I just finished reading The Great Influenza. By “finished,” I mean quit on page 250. It is dry, dry, dry and it is a hard topic to read 400 pages about. There is only so much death and pestilence a girl can take. Plus, I’m not the biggest fan of nonfiction. I have to push myself through most of these books and am thrilled to be satisfactorily done with this one and on to something new.
Did you know the flu of 1918, commonly referred to as the Spanish Flu, killed 50 million people in 18 months? As the author notes, that is more than HIV/AIDS has killed in 20-plus years. And not just the young and the weak, as the flu is prone to knock off. This is where it gets scary. The bulk of those who died were in their 20s and 30s and otherwise very healthy. Some died within a day. Dropped dead, black from cyanosis and had holes in their lungs. These deaths are considered “double deaths” in epidemiology because they happen during reproductive years.
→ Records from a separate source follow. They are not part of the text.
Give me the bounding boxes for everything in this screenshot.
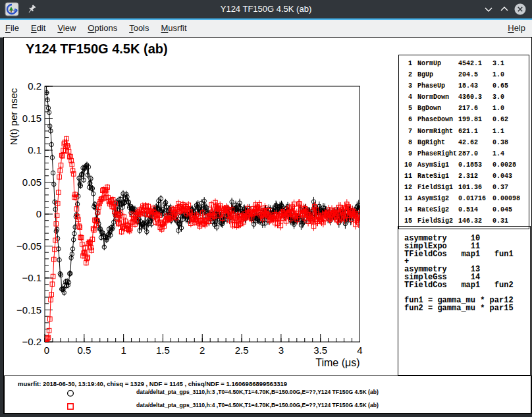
param-num: 2 (403, 69, 412, 80)
param-error: 1.1 (492, 126, 504, 137)
maximize-button[interactable] (498, 3, 511, 16)
legend-square-marker-icon (66, 403, 74, 410)
window-title: Y124 TF150G 4.5K (ab) (0, 0, 532, 18)
param-row-PhaseUp: 3PhaseUp18.430.65 (399, 80, 529, 92)
param-num: 4 (403, 92, 412, 103)
param-row-BgRight: 8BgRight42.620.38 (399, 137, 529, 148)
title-bar[interactable]: ++ Y124 TF150G 4.5K (ab) (0, 0, 532, 18)
param-error: 1.0 (492, 69, 504, 80)
y-axis-title: N(t) per nsec (8, 88, 19, 145)
fit-parameters-box: 1NormUp4542.13.12BgUp204.51.03PhaseUp18.… (398, 55, 529, 229)
param-error: 1.0 (492, 103, 504, 114)
param-error: 0.0028 (492, 159, 516, 171)
param-value: 217.6 (458, 103, 492, 114)
svg-text:2: 2 (200, 345, 205, 356)
legend-circle-marker-icon (66, 389, 74, 397)
menu-item-edit[interactable]: Edit (25, 20, 51, 37)
close-button[interactable] (514, 3, 527, 16)
param-name: FieldSig2 (417, 215, 458, 227)
menu-item-view[interactable]: View (51, 20, 82, 37)
param-name: RateSig1 (417, 171, 458, 182)
svg-text:0.5: 0.5 (77, 345, 91, 356)
svg-text:1: 1 (120, 345, 126, 356)
param-num: 12 (403, 182, 412, 193)
param-name: AsymSig2 (417, 193, 458, 204)
theory-line-2: TFieldCos map1 fun1 (404, 251, 530, 259)
legend-box: musrfit: 2018-06-30, 13:19:40, chisq = 1… (4, 375, 531, 414)
param-error: 3.1 (492, 58, 504, 69)
x-axis-title: Time (μs) (315, 357, 359, 368)
menu-item-options[interactable]: Options (82, 20, 123, 37)
param-value: 621.1 (458, 126, 492, 137)
theory-box: asymmetry 10simplExpo 11TFieldCos map1 f… (398, 226, 531, 375)
svg-text:0.15: 0.15 (22, 113, 41, 124)
param-value: 204.5 (458, 69, 492, 80)
param-num: 1 (403, 58, 412, 69)
svg-text:0.05: 0.05 (22, 177, 41, 188)
param-value: 146.32 (458, 215, 492, 227)
legend-text: data/deltat_pta_gps_3110,h:3 ,T0=4.50K,T… (136, 389, 379, 395)
param-name: BgUp (417, 69, 458, 80)
param-error: 0.043 (492, 171, 512, 182)
param-num: 5 (403, 103, 412, 114)
param-row-RateSig2: 14RateSig20.5140.045 (399, 204, 529, 215)
theory-line-9: fun2 = gamma_mu * par15 (404, 305, 530, 313)
svg-text:−0.05: −0.05 (16, 240, 41, 252)
param-num: 8 (403, 137, 412, 148)
param-value: 18.43 (458, 80, 492, 92)
plot-title: Y124 TF150G 4.5K (ab) (26, 42, 168, 56)
param-num: 3 (403, 80, 412, 92)
param-error: 0.62 (492, 114, 508, 125)
param-name: NormRight (417, 126, 458, 137)
param-name: BgRight (417, 137, 458, 148)
param-row-BgDown: 5BgDown217.61.0 (399, 103, 529, 114)
param-row-FieldSig2: 15FieldSig2146.320.31 (399, 215, 529, 227)
param-row-BgUp: 2BgUp204.51.0 (399, 69, 529, 80)
legend-text: data/deltat_pta_gps_3110,h:4 ,T0=4.50K,T… (136, 402, 379, 408)
menu-item-tools[interactable]: Tools (123, 20, 155, 37)
root-canvas[interactable]: Y124 TF150G 4.5K (ab)0.20.150.10.050−0.0… (3, 37, 532, 414)
param-value: 0.1853 (458, 159, 492, 171)
svg-text:0: 0 (44, 345, 49, 356)
param-name: PhaseDown (417, 114, 458, 125)
param-row-AsymSig1: 10AsymSig10.18530.0028 (399, 159, 529, 171)
menu-item-help[interactable]: Help (501, 20, 532, 37)
param-error: 0.045 (492, 204, 512, 215)
minimize-button[interactable] (482, 3, 495, 16)
menu-item-file[interactable]: File (0, 20, 25, 37)
param-error: 0.37 (492, 182, 508, 193)
param-error: 0.00098 (492, 193, 520, 204)
param-num: 6 (403, 114, 412, 125)
svg-text:0.1: 0.1 (28, 144, 41, 155)
param-value: 287.0 (458, 148, 492, 159)
param-name: FieldSig1 (417, 182, 458, 193)
menu-item-musrfit[interactable]: Musrfit (155, 20, 193, 37)
param-row-FieldSig1: 12FieldSig1101.360.37 (399, 182, 529, 193)
param-row-PhaseDown: 6PhaseDown199.810.62 (399, 114, 529, 125)
param-row-NormDown: 4NormDown4360.33.0 (399, 92, 529, 103)
param-num: 11 (403, 171, 412, 182)
param-row-NormUp: 1NormUp4542.13.1 (399, 58, 529, 69)
param-num: 15 (403, 215, 412, 227)
param-num: 13 (403, 193, 412, 204)
menu-bar: FileEditViewOptionsToolsMusrfitHelp (0, 20, 532, 38)
param-name: PhaseRight (417, 148, 458, 159)
param-value: 199.81 (458, 114, 492, 125)
musr-plot[interactable]: Y124 TF150G 4.5K (ab)0.20.150.10.050−0.0… (4, 38, 398, 375)
svg-text:0: 0 (36, 208, 41, 219)
svg-text:2.5: 2.5 (235, 345, 249, 356)
param-row-PhaseRight: 9PhaseRight287.01.4 (399, 148, 529, 159)
svg-text:3.5: 3.5 (313, 345, 327, 356)
app-window: ++ Y124 TF150G 4.5K (ab) FileEditViewOpt… (0, 0, 532, 417)
legend-entry-1: data/deltat_pta_gps_3110,h:3 ,T0=4.50K,T… (5, 388, 531, 399)
param-num: 9 (403, 148, 412, 159)
param-name: RateSig2 (417, 204, 458, 215)
param-value: 101.36 (458, 182, 492, 193)
data-series-h4 (44, 136, 362, 347)
param-num: 14 (403, 204, 412, 215)
param-num: 7 (403, 126, 412, 137)
param-error: 0.38 (492, 137, 508, 148)
param-value: 0.01716 (458, 193, 492, 204)
fit-info-line: musrfit: 2018-06-30, 13:19:40, chisq = 1… (18, 380, 287, 387)
param-value: 0.514 (458, 204, 492, 215)
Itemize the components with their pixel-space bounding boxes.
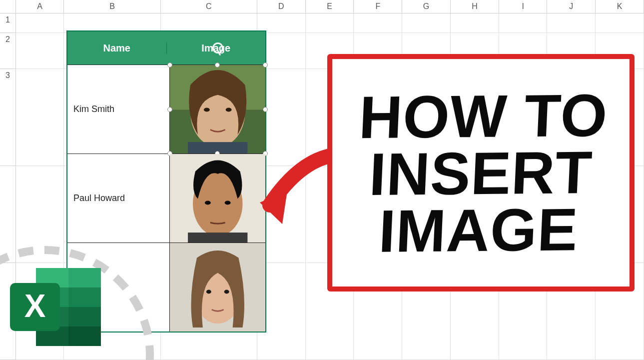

This book scared me a lot. I have friends (okay, one friend in particular) who’s been a bit freaked about global flu and I keep trying to calm her woes. Not now. Freak all you want. It is intensely frightening to think what will happen the next time the flu virus mutates and becomes this infectious. Millions will die within weeks. (Think about how slow transportation was in 1918 in comparison to global travel today.) My best suggestion is to stay home. If any sort of major infectious airborne disease strikes your hometown, stay home. Eat what you have, limit your contact with outsiders, telecommute. Do what you have to do to keep pathogens outside of your home and stay put. If you need to go out, it’s in your best interest to try and cover your mouth with something similar to this kn95 mask. By using a mask like that, it should prevent the virus from spreading to more and more people. If everyone took precautions like that, the virus should impact far fewer people.
A passage that fueled this new paranoia:
“Families closed-off rooms where a body lay, but a closed-door could not close out the knowledge and the horror of what lay behind the door. In much of the city, (Philadelphia) a city shorter of housing than New York, people had no room that could be closed off. Corpses were wrapped in sheets, pushed into corners, left there sometimes for days, the horror of it sinking in deeper each hour, people too sick to cook for themselves, to sick to clean themselves, to sick to move the corpse off the bed, lying alive on the same bed with the corpse. The dead lay there for days, while those living lived with them, were horrified by them, and, perhaps most horribly, became accustomed to them.”
Ewww. Good Lord this was an awful time to be alive. On the bright side, it gives my line of work some major props:
“Public health was and is where the largest number of lives are saved, usually by understanding the epidemiology of a disease — its patterns, where and how it emerges and spreads — and attacking it at its weak points. This usually means prevention. Science had first contained smallpox, then cholera, then typhoid, then plague, then yellow fever all through large-scale public health measures, everything from filtering water to testing and killing rats to vaccination. Public health measures lack the drama of pulling someone back from the edge of death, but they save lives by the millions.”
My review? 3 out of 5 informative bananas. 5 out of 5 scare me bananas. 1 out of 5 entertain me bananas.